_Task directions_
Your answer should be a single number: the count of lines in the material below that hold "hvalpepakker".

******

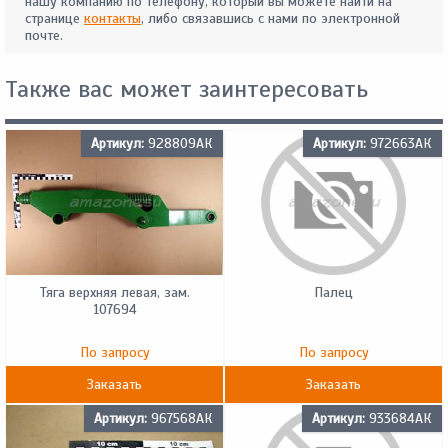
нашу компанию по телефону, который вы можете найти на
странице
контакты
, либо связавшись с нами по электронной
почте.
Также вас может заинтересовать
Артикул:
928809АК
Артикул:
972663АК
Тяга верхняя левая, зам.
Палец
107694
По запросу
По запросу
Заказать
Заказать
Артикул:
967568АК
Артикул:
933684АК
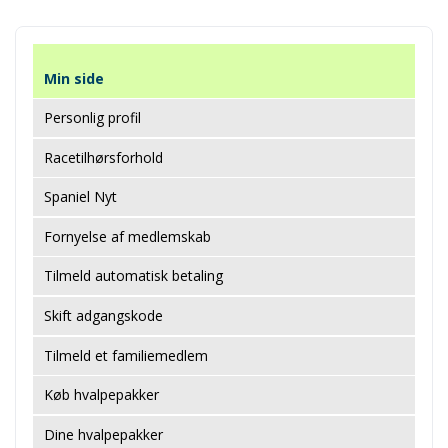
Min side
Personlig profil
Racetilhørsforhold
Spaniel Nyt
Fornyelse af medlemskab
Tilmeld automatisk betaling
Skift adgangskode
Tilmeld et familiemedlem
Køb hvalpepakker
Dine hvalpepakker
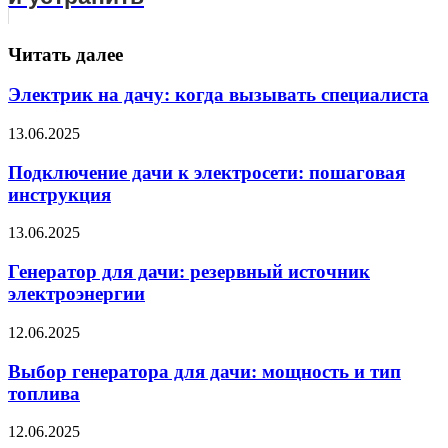
Читать далее
Электрик на дачу: когда вызывать специалиста
13.06.2025
Подключение дачи к электросети: пошаговая
инструкция
13.06.2025
Генератор для дачи: резервный источник
электроэнергии
12.06.2025
Выбор генератора для дачи: мощность и тип
топлива
12.06.2025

******

_Solution to the problem_
2